5. The integrated charging and discharging battery box structure according to claim 1, characterized in that: The physical switch button (5) is connected to the light switch S1 via a built-in spring reset slider; the bottom of the spring reset slider is provided with a V-shaped groove, and the toggle lever of the light switch S1 is embedded in the V-shaped groove, so that the switch state is switched by a single press of the button.

6. The integrated charging and discharging battery box structure according to claim 1, characterized in that: The outer surface of the housing (1) is embedded with a dual-color LED indicator (10), whose pins are soldered to the circuit board of the charging and discharging control circuit (3); the light switching switch S1 is a dual-channel toggle switch, which controls the red / green power supply lines of the dual-color LED indicator (10) to display the charging / discharging status.
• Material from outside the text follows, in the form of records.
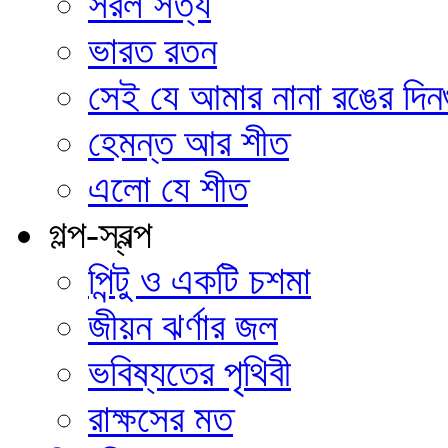
সরল সত্য
ভারত রতন
সেই যে আমার নানা রঙের দিন
হেমন্ত আর শীত
এলো যে শীত
গল্প-স্বল্প
পিন্টু ও একটি চশমা
জীয়ন ঝর্ণার জল
ভবিষ্যতের পৃথিবী
রাক্ষসের মত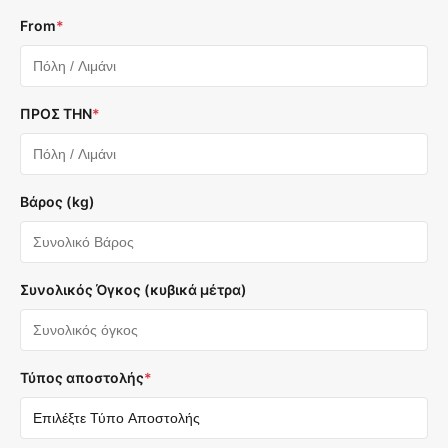
From
*
ΠΡΟΣ ΤΗΝ
*
Βάρος (kg)
Συνολικός Όγκος (κυβικά μέτρα)
Τύπος αποστολής
*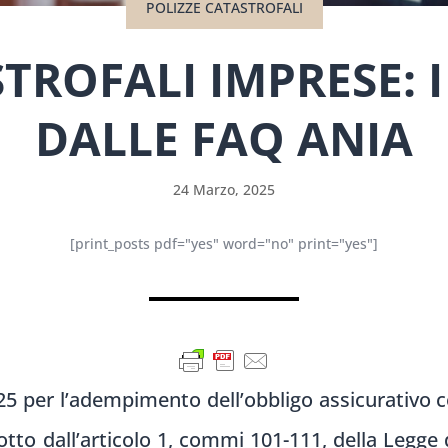
POLIZZE CATASTROFALI
TROFALI IMPRESE: I
DALLE FAQ ANIA
24 Marzo, 2025
[print_posts pdf="yes" word="no" print="yes"]
 per l’adempimento dell’obbligo assicurativo con
tto dall’articolo 1, commi 101-111, della Legge d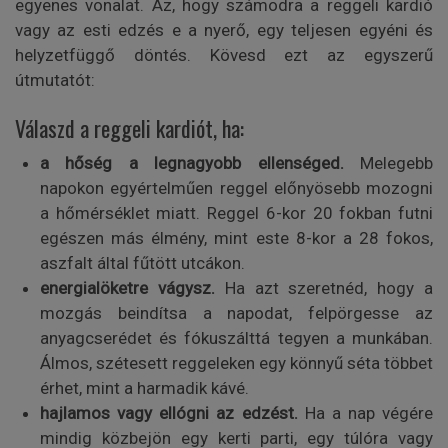
egyenes vonalat. Az, hogy számodra a reggeli kardió
vagy az esti edzés e a nyerő, egy teljesen egyéni és
helyzetfüggő döntés. Kövesd ezt az egyszerű
útmutatót:
Válaszd a reggeli kardiót, ha:
a hőség a legnagyobb ellenséged.
Melegebb
napokon egyértelműen reggel előnyösebb mozogni
a hőmérséklet miatt. Reggel 6-kor 20 fokban futni
egészen más élmény, mint este 8-kor a 28 fokos,
aszfalt által fűtött utcákon.
energialöketre vágysz.
Ha azt szeretnéd, hogy a
mozgás beindítsa a napodat, felpörgesse az
anyagcserédet és fókuszálttá tegyen a munkában.
Álmos, szétesett reggeleken egy könnyű séta többet
érhet, mint a harmadik kávé.
hajlamos vagy ellógni az edzést.
Ha a nap végére
mindig közbejön egy kerti parti, egy túlóra vagy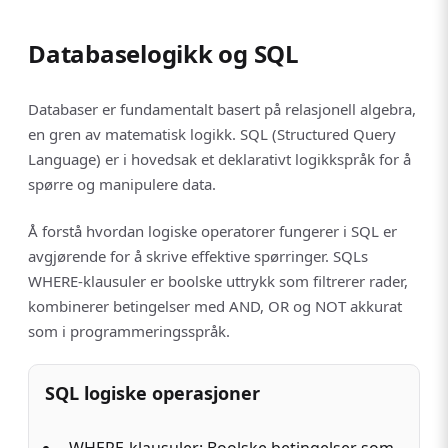
Databaselogikk og SQL
Databaser er fundamentalt basert på relasjonell algebra,
en gren av matematisk logikk. SQL (Structured Query
Language) er i hovedsak et deklarativt logikkspråk for å
spørre og manipulere data.
Å forstå hvordan logiske operatorer fungerer i SQL er
avgjørende for å skrive effektive spørringer. SQLs
WHERE-klausuler er boolske uttrykk som filtrerer rader,
kombinerer betingelser med AND, OR og NOT akkurat
som i programmeringsspråk.
SQL logiske operasjoner
WHERE-klausuler: Boolske betingelser som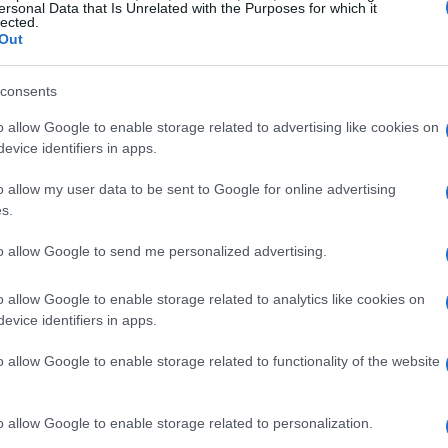
ersonal Data that Is Unrelated with the Purposes for which it
os perfumada si se llamara Valentina?
Esta
lected.
Out
as curiosidades que el autor desentraña en su
consents
o allow Google to enable storage related to advertising like cookies on
l de un debate, sino que se transformó en un
evice identifiers in apps.
solo por un
proyector
, compartió sus
o allow my user data to be sent to Google for online advertising
ras
, incluyendo las inventadas por su hija
s.
esmolha?
.
to allow Google to send me personalized advertising.
o allow Google to enable storage related to analytics like cookies on
evice identifiers in apps.
o allow Google to enable storage related to functionality of the website
o allow Google to enable storage related to personalization.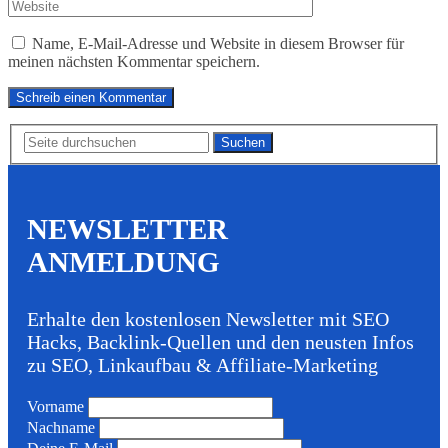
Name, E-Mail-Adresse und Website in diesem Browser für
meinen nächsten Kommentar speichern.
Suchen
NEWSLETTER
ANMELDUNG
Erhalte den kostenlosen Newsletter mit SEO
Hacks, Backlink-Quellen und den neusten Infos
zu SEO, Linkaufbau & Affiliate-Marketing
Vorname
Nachname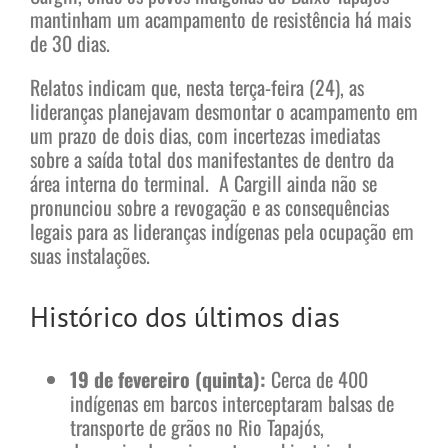
mantinham um acampamento de resistência há mais
de 30 dias.
Relatos indicam que, nesta terça-feira (24), as
lideranças planejavam desmontar o acampamento em
um prazo de dois dias, com incertezas imediatas
sobre a saída total dos manifestantes de dentro da
área interna do terminal. A Cargill ainda não se
pronunciou sobre a revogação e as consequências
legais para as lideranças indígenas pela ocupação em
suas instalações.
Histórico dos últimos dias
19 de fevereiro (quinta):
Cerca de 400
indígenas em barcos interceptaram balsas de
transporte de grãos no Rio Tapajós,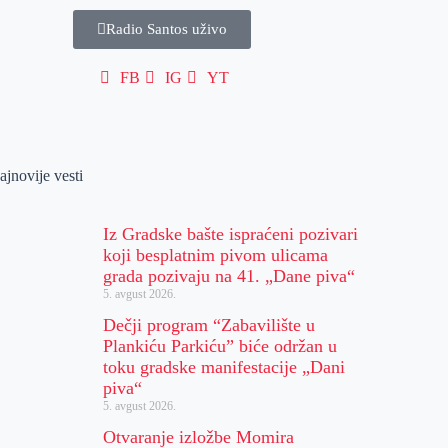
Radio Santos uživo
FB
IG
YT
ajnovije vesti
Iz Gradske bašte ispraćeni pozivari
koji besplatnim pivom ulicama
grada pozivaju na 41. „Dane piva“
5. avgust 2026.
Dečji program “Zabavilište u
Plankiću Parkiću” biće održan u
toku gradske manifestacije „Dani
piva“
5. avgust 2026.
Otvaranje izložbe Momira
7. The integrated charging and discharging battery box structure according to claim 1, characterized in that: The charging base is equipped with an independent and isolated multi-channel DC-DC step-down module. The input of each module is connected in parallel to the power interface of the base, and the output is connected to the charging contacts of the corresponding slot. The feedback loop of each step-down module is connected to an independent current detection chip.

8. The integrated charging and discharging battery box structure according to claim 1, characterized in that: The bottom contour of the housing (1) is an asymmetrical polygon, and at least one corner is provided with a guide slope; the slot opening of the charging base has a concave-convex structure that perfectly matches the asymmetrical polygon, so that the battery box can only be inserted in one direction.